Requirement:
Your answer must be an exact copy of the lines from the one containing "R: Oui, des" through the last line of the records below, with no pictures; please include nothing else.

*****

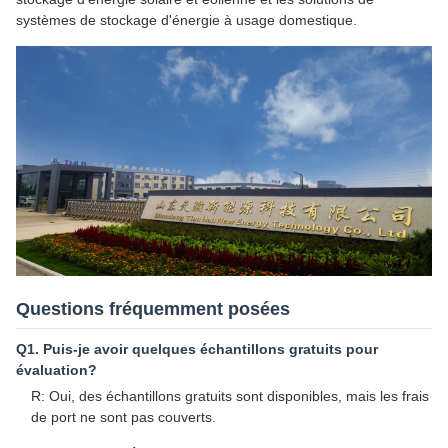
systèmes de stockage d'énergie à usage domestique.
Questions fréquemment posées
Q1. Puis-je avoir quelques échantillons gratuits pour
évaluation?
R: Oui, des échantillons gratuits sont disponibles, mais les frais
de port ne sont pas couverts.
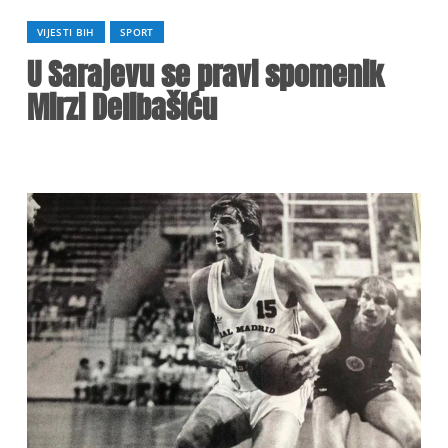
VIJESTI BIH
SPORT
U Sarajevu se pravi spomenik
Mirzi Delibašiću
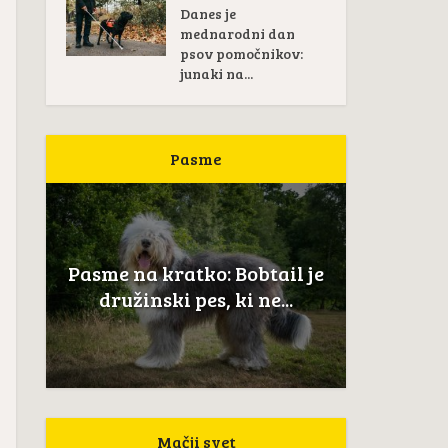
Danes je
mednarodni dan
psov pomočnikov:
junaki na...
Pasme
Pas
žan
Pasme na kratko: Bobtail je
Novoškot
..
družinski pes, ki ne...
Mačji svet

*****

Problem solution:
R: Oui, des échantillons gratuits sont disponibles, mais les frais
de port ne sont pas couverts.
VIJESTI BIH
SPORT
U Sarajevu se pravi spomenik
Mirzi Delibašiću
Danes je
mednarodni dan
psov pomočnikov:
junaki na...
Pasme
Pas
žan
Pasme na kratko: Bobtail je
Novoškot
..
družinski pes, ki ne...
Mačji svet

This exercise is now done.